**Work to complete**. Among the entries, how many lines carry the string "gian"? Give the number and nothing else.

**Material supplied**.
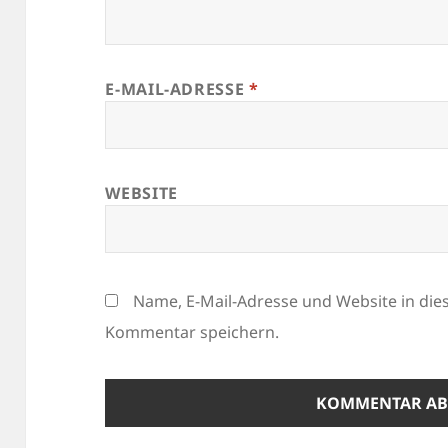
E-MAIL-ADRESSE
*
WEBSITE
Name, E-Mail-Adresse und Website in di
Kommentar speichern.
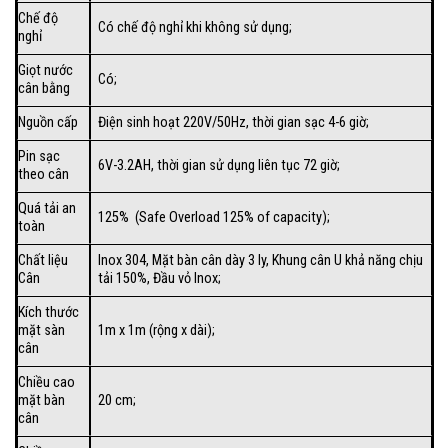
Chế độ
Có chế độ nghỉ khi không sử dụng;
nghỉ
Giọt nước
Có;
cân bằng
Nguồn cấp
Điện sinh hoạt 220V/50Hz, thời gian sạc 4-6 giờ;
Pin sạc
6V-3.2AH, thời gian sử dụng liên tục 72 giờ;
theo cân
Quá tải an
125% (Safe Overload 125% of capacity);
toàn
Chất liệu
Inox 304, Mặt bàn cân dày 3 ly, Khung cân U khả năng chịu
Cân
tải 150%, Đầu vỏ Inox;
Kích thước
mặt sàn
1m x 1m (rộng x dài);
cân
Chiều cao
mặt bàn
20 cm;
cân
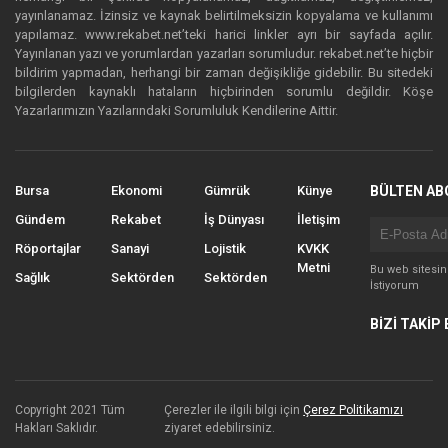
yayınlanamaz. İzinsiz ve kaynak belirtilmeksizin kopyalama ve kullanımı
yapılamaz. www.rekabet.net’teki harici linkler ayrı bir sayfada açılır.
Yayınlanan yazı ve yorumlardan yazarları sorumludur. rekabet.net’te hiçbir
bildirim yapmadan, herhangi bir zaman değişikliğe gidebilir. Bu sitedeki
bilgilerden kaynaklı hataların hiçbirinden sorumlu değildir. Köşe
Yazarlarımızın Yazılarındaki Sorumluluk Kendilerine Aittir.
Bursa
Ekonomi
Gümrük
Künye
BÜLTEN AB
Gündem
Rekabet
İş Dünyası
İletişim
Röportajlar
Sanayi
Lojistik
KVKK
Metni
Bu web sitesi
Sağlık
Sektörden
Sektörden
İstiyorum
BİZİ TAKİP 
Copyright 2021 Tüm
Çerezler ile ilgili bilgi için
Çerez Politikamızı
Hakları Saklıdır.
ziyaret edebilirsiniz.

**Solution for this problem**. 2